L’épidémie du coronavirus a des conséquences économiques et sociales que beaucoup éprouvent déjà durement en France, et encore plus dans les pays pauvres ou sans protection sociale. Ce moment nous rappelle cruellement que les désordres profonds suscités par le capitalisme ont des conséquences mortelles : nous le savions pour les conditions de travail dangereuses, c’est désormais une certitude pour la destruction systématique de nos milieux de vie ; la transmission du virus aux êtres humains a été favorisée par la déforestation massive, et sa propagation par l’intensité et la rapidité des communications à l’heure de la mondialisation néolibérale.

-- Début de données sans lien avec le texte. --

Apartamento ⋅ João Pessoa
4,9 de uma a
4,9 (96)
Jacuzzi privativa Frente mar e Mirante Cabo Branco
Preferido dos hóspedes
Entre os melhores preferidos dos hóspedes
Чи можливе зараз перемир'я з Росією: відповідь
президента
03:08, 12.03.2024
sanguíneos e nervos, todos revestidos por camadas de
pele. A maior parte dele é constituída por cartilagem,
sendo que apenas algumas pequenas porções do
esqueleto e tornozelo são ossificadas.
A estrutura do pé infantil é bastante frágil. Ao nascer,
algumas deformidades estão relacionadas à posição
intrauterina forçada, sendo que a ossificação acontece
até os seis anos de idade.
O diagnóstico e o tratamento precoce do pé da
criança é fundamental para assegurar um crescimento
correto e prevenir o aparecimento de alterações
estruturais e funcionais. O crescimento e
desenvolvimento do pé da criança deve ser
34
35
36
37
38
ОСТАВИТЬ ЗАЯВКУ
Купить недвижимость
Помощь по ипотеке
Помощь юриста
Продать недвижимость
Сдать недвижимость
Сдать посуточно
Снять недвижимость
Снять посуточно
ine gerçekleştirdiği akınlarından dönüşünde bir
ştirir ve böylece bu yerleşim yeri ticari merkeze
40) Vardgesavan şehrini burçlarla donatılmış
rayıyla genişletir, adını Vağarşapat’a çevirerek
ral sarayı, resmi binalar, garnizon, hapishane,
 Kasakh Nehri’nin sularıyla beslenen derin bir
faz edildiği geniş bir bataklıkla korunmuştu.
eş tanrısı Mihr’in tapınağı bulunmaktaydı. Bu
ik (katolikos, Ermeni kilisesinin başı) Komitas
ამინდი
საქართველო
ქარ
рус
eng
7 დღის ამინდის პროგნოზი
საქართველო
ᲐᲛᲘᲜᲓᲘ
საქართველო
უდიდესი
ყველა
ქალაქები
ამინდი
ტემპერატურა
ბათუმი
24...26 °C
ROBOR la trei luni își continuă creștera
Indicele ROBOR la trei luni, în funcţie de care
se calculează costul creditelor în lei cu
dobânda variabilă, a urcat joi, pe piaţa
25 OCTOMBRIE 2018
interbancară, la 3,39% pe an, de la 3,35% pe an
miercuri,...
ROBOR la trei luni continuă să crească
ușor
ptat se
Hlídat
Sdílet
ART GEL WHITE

Le retour à l’état antérieur nous condamnerait
La pire des choses, compte tenu de cette situation, serait d’imaginer devoir, coûte que coûte, revenir à l’état antérieur : outre qu’il soit douteux de pouvoir le faire, les remèdes pour traiter le mal seraient archaïques. La croissance pour la croissance, qu’importent les destructions impliquées : voici une logique qui doit disparaître dans les poubelles de l’histoire.
On ne peut pas préparer le monde d’après avec les indicateurs économiques du monde d’avant comme le PIB
Cette injonction paradoxale est le manuel de conduite de tous les gouvernants qui se mettent au service de la finance. Reconstruire nos économies comme si de rien n’était serait un moyen d’accélérer un processus d’autodestruction auquel il s’agit au contraire de mettre un coup d’arrêt, net et précis. Cela est d’autant plus nécessaire que la continuation de ce processus ne pourrait avoir lieu qu’en réprimant encore plus les classes populaires. Et en creusant d’autant plus des inégalités déjà considérables.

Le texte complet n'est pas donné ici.